YOUR OBJECTIVE —
Starting with the line that has "Tĩnh hào hứng trong" in the records below and stopping after the line that has "судно було внесене до санкційного", output every line exactly and nothing else; skip pictures.

DATA EXTRACTS —
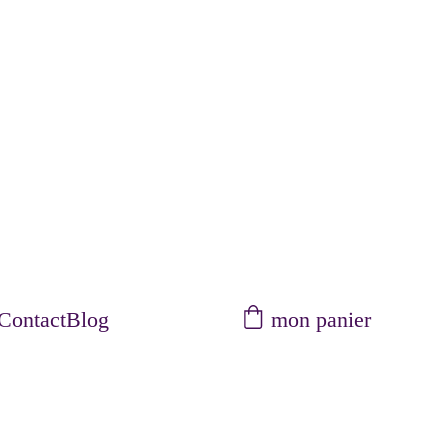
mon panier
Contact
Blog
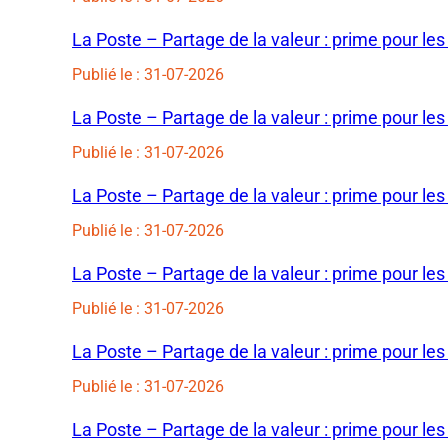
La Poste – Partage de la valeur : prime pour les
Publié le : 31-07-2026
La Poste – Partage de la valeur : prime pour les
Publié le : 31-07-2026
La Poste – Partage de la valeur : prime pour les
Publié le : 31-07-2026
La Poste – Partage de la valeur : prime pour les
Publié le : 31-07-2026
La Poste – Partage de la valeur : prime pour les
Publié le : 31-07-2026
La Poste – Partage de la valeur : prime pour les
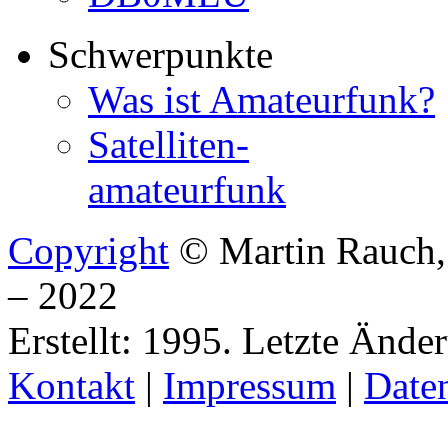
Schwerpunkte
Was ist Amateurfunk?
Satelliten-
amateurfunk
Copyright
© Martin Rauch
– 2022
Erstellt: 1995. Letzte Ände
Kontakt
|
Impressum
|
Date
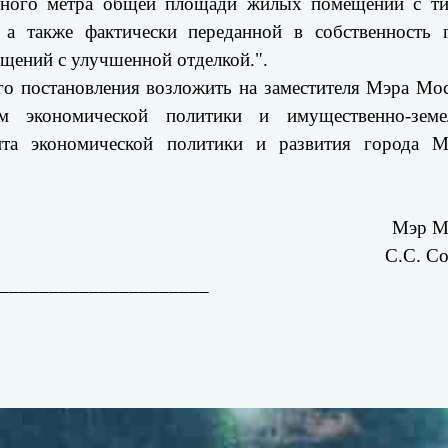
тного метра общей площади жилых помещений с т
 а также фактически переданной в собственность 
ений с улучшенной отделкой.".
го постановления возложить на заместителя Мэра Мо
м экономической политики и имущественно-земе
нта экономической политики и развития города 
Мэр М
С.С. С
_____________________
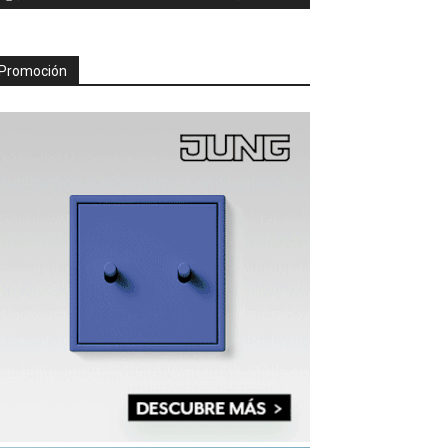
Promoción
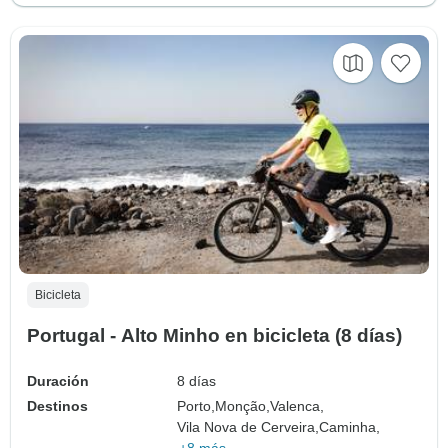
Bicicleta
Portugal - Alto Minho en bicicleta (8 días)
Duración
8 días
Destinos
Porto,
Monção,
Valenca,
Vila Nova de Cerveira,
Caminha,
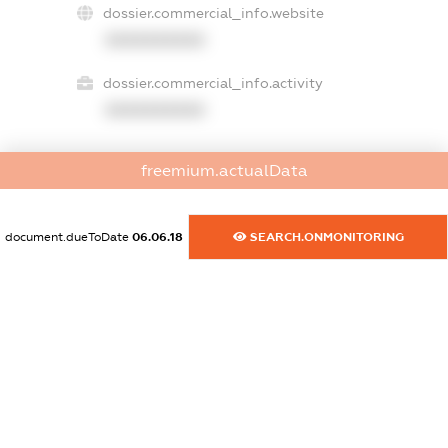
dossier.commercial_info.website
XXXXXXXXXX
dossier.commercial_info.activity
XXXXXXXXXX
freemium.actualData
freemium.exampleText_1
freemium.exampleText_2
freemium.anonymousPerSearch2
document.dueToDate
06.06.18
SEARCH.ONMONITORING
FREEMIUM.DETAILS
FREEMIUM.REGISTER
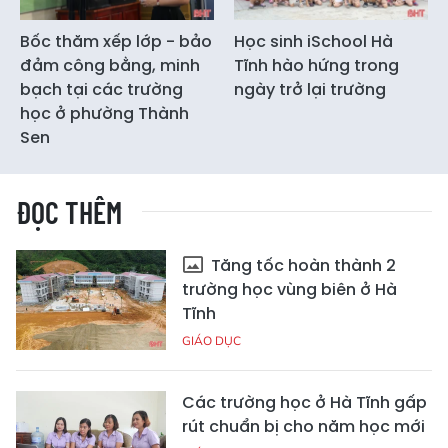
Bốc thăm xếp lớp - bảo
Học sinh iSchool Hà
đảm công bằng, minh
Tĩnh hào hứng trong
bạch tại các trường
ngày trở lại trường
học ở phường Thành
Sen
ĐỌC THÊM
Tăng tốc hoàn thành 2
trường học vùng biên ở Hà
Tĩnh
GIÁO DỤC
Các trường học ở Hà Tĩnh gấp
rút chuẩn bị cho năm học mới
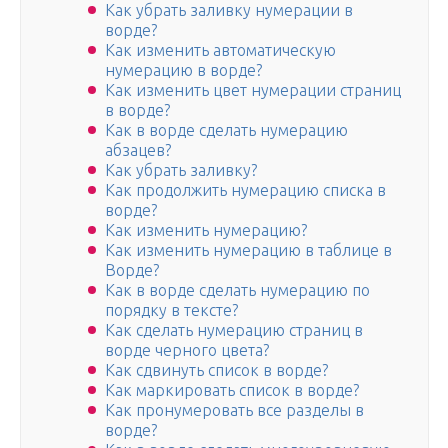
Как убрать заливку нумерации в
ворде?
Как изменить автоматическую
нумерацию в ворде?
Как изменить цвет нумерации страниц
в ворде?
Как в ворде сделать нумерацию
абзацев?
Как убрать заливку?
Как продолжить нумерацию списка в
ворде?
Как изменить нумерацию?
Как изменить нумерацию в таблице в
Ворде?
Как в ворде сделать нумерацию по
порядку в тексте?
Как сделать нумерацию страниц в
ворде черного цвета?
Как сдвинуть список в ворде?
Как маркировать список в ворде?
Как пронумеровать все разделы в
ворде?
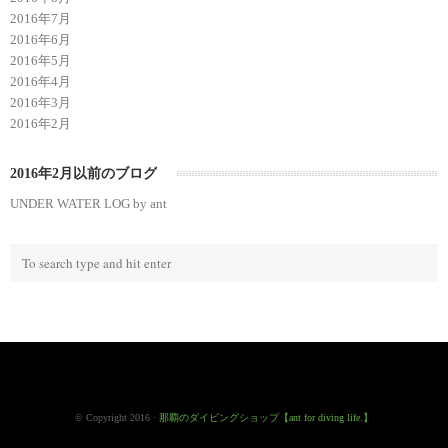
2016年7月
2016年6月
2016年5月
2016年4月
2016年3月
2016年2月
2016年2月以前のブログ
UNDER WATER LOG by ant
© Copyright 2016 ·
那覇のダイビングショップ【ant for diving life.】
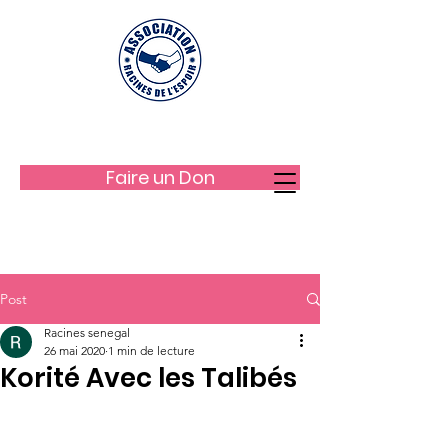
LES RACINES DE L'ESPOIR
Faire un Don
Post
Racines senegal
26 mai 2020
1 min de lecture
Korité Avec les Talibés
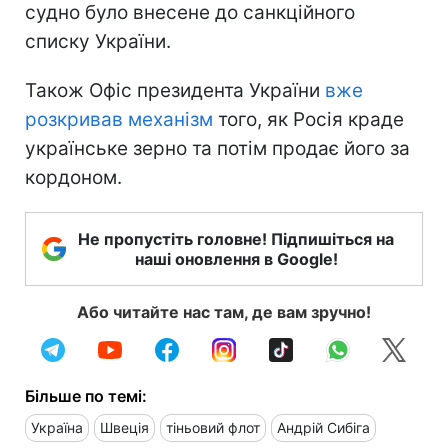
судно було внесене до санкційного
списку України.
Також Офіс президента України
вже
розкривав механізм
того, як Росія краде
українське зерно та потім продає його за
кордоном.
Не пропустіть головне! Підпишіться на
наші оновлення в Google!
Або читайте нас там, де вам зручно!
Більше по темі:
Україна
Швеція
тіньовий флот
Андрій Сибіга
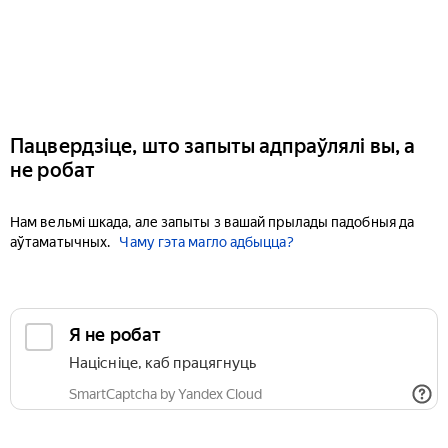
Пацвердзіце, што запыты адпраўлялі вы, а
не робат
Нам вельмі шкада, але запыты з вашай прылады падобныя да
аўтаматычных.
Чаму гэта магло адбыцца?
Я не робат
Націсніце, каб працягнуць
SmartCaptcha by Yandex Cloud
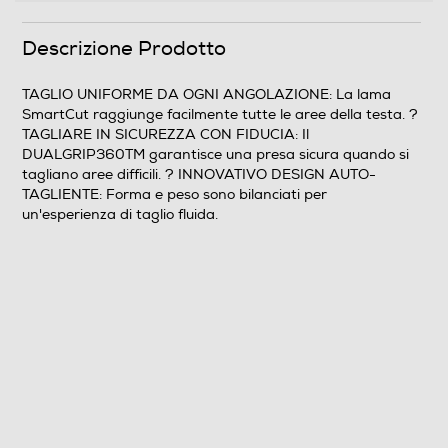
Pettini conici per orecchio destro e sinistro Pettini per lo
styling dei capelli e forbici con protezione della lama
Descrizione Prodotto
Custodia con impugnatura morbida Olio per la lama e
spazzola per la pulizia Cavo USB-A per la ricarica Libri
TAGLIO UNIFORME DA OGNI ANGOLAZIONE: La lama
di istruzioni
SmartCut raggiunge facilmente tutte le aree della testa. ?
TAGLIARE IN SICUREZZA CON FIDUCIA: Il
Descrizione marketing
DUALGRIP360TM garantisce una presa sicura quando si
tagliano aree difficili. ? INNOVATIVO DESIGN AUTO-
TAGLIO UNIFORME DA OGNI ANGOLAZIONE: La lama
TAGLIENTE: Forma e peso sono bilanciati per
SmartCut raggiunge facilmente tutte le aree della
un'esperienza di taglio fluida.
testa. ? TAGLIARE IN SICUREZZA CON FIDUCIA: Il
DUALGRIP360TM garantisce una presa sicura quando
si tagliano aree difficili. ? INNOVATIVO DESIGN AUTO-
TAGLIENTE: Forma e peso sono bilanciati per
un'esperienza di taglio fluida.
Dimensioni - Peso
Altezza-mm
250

--

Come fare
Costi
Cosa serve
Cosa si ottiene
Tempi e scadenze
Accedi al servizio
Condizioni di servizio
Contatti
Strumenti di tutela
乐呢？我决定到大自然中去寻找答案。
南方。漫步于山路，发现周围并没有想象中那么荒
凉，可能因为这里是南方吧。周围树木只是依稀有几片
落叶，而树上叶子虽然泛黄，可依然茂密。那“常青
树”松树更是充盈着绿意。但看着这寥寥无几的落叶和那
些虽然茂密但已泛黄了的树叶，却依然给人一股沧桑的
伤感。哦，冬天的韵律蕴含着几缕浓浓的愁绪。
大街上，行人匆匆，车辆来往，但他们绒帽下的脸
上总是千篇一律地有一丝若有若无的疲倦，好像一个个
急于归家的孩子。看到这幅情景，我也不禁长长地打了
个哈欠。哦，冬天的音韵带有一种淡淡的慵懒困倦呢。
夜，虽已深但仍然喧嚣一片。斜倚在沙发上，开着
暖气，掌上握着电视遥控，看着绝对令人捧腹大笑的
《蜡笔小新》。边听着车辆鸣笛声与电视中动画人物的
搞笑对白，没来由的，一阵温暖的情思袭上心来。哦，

* * *

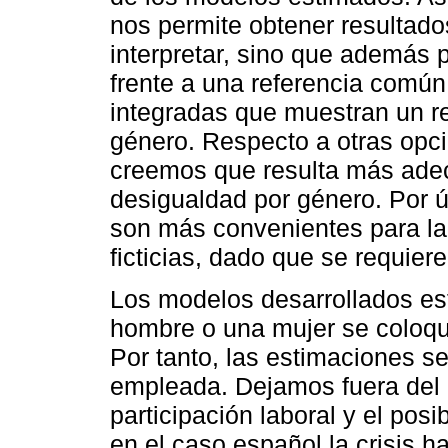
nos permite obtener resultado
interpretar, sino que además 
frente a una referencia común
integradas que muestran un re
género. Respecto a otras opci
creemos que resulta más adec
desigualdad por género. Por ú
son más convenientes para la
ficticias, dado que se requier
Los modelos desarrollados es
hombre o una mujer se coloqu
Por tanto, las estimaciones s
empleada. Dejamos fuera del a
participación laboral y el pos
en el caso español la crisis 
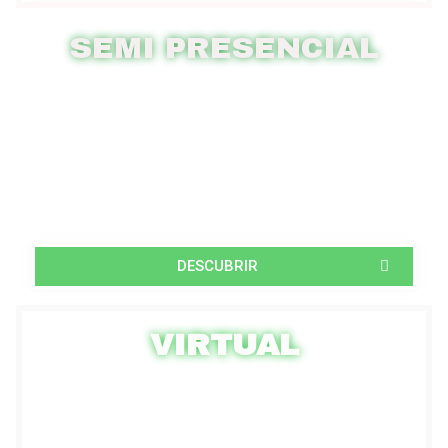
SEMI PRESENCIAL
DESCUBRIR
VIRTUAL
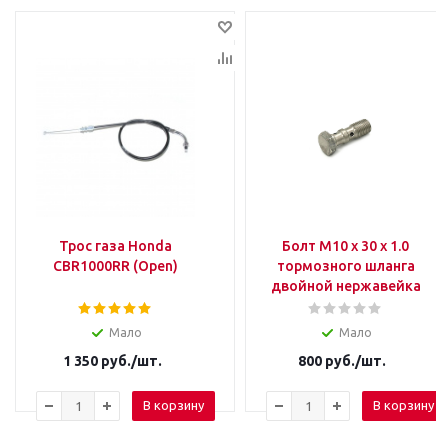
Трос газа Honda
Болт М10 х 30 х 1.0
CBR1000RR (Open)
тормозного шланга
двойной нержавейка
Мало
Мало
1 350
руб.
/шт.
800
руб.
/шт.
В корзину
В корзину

ANSWER AREA —
Tĩnh hào hứng trong
bạch tại các trường
ngày trở lại trường
học ở phường Thành
Sen
ĐỌC THÊM
Tăng tốc hoàn thành 2
trường học vùng biên ở Hà
Tĩnh
GIÁO DỤC
Các trường học ở Hà Tĩnh gấp
rút chuẩn bị cho năm học mới
Как убрать заливку нумерации в
ворде?
Как изменить автоматическую
нумерацию в ворде?
Как изменить цвет нумерации страниц
в ворде?
Как в ворде сделать нумерацию
абзацев?
Как убрать заливку?
Как продолжить нумерацию списка в
ворде?
Как изменить нумерацию?
Как изменить нумерацию в таблице в
Ворде?
Как в ворде сделать нумерацию по
порядку в тексте?
Как сделать нумерацию страниц в
ворде черного цвета?
Как сдвинуть список в ворде?
Как маркировать список в ворде?
Как пронумеровать все разделы в
ворде?
2016年7月
2016年6月
2016年5月
2016年4月
2016年3月
2016年2月
2016年2月以前のブログ
UNDER WATER LOG by ant
© Copyright 2016 ·
那覇のダイビングショップ【ant for diving life.】
LES RACINES DE L'ESPOIR
Faire un Don
Post
Racines senegal
26 mai 2020
1 min de lecture
Korité Avec les Talibés
судно було внесене до санкційного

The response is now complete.